Baidu’s research division announced initial results from its speech recognition system named “Deep Speech”.
Deep Speech’s main goal is to improve accuracy in noisy environments such as in restaurants or on public transportation. According to released test results, Deep Speech outperforms previously published results on the Switchboard Hub5’00 benchmark, achieving 16.5% Word Error Rate on the full test set. It also outperforms public web APIs like Google Web Speech as well as commercial systems like Bing Speech Services or Apple Dictation in noisy environments by over 10%.
While the state-of-the-art algorithm may not yet be available publicly, Baidu does provide voice API service to developers through Baidu Yuyin.
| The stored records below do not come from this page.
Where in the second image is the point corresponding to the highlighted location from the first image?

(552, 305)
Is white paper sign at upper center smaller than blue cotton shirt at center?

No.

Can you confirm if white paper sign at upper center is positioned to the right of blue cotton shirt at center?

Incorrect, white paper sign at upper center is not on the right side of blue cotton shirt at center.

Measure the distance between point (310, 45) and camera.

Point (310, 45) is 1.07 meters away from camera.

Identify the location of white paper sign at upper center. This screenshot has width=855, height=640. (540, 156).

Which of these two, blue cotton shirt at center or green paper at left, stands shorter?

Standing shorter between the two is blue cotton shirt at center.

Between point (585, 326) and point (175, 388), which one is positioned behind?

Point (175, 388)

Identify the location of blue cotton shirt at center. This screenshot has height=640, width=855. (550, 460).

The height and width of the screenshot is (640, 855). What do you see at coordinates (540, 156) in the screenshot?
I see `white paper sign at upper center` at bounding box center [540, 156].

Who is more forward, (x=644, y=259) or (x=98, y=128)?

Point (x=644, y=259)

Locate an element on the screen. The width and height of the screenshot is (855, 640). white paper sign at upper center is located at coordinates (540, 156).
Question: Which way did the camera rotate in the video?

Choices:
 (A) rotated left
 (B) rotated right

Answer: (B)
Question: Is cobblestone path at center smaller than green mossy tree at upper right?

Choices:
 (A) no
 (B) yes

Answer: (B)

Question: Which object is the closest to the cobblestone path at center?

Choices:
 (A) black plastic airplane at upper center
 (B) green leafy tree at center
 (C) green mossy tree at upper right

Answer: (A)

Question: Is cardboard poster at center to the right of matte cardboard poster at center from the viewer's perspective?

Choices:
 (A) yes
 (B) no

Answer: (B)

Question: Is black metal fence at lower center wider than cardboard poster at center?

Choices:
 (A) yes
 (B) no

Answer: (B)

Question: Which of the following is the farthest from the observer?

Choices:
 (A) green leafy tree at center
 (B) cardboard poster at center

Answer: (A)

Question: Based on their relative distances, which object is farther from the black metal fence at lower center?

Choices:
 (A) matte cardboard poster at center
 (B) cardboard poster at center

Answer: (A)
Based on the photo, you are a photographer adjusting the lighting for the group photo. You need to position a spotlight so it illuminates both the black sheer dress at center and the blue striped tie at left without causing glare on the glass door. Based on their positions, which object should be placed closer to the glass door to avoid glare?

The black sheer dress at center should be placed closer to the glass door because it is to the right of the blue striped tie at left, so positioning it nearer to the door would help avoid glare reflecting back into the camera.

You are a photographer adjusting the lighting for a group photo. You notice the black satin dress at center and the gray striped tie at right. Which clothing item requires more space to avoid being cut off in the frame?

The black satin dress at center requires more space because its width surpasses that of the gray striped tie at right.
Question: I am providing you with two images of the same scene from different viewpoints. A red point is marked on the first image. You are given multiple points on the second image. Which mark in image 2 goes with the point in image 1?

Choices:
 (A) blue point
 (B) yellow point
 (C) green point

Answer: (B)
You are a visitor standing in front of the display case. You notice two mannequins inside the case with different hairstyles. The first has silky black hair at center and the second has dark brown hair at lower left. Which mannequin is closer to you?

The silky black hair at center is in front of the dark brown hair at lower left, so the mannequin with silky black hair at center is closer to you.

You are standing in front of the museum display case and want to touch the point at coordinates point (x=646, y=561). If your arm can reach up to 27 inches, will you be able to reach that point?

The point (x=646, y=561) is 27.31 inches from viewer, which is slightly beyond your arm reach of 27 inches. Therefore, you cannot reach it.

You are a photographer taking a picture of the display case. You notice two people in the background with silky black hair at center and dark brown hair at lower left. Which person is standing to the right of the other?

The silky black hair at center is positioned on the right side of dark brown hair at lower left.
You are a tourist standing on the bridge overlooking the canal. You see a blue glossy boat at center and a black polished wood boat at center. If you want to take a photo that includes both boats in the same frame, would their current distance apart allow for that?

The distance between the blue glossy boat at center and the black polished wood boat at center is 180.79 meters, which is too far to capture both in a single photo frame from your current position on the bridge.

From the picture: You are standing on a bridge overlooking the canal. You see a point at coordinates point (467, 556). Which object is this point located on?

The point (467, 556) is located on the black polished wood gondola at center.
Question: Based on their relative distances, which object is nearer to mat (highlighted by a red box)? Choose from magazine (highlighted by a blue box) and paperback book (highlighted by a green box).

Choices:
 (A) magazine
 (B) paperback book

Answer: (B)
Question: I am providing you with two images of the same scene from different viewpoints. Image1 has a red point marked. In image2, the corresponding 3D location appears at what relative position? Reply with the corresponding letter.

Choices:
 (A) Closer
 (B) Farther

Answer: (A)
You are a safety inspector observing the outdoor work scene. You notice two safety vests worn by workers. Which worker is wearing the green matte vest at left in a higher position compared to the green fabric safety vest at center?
The API currently drives Baidu’s own voice search and voice recognition in other Baidu products, as well as Qunar (popular travel vertical search app) and Momo (a location-based dating app much like Tinder).
The use of voice recognition is growing in popularity in many areas, including search. According to the Mobile Voice Study released by Google last October, which surveyed 1400 Americans across all age group, 55% of US teens and 41% of US adults uses voice search more than once a day. With voice technology like Siri, Google Now and Microsoft Cortana built into all major smartphone operating systems, and as smartphone penetration grows and wearables becomes more mainstream, we will likely see voice search usage continue to grow, and improvement in recognition accuracy is undoubtedly welcome.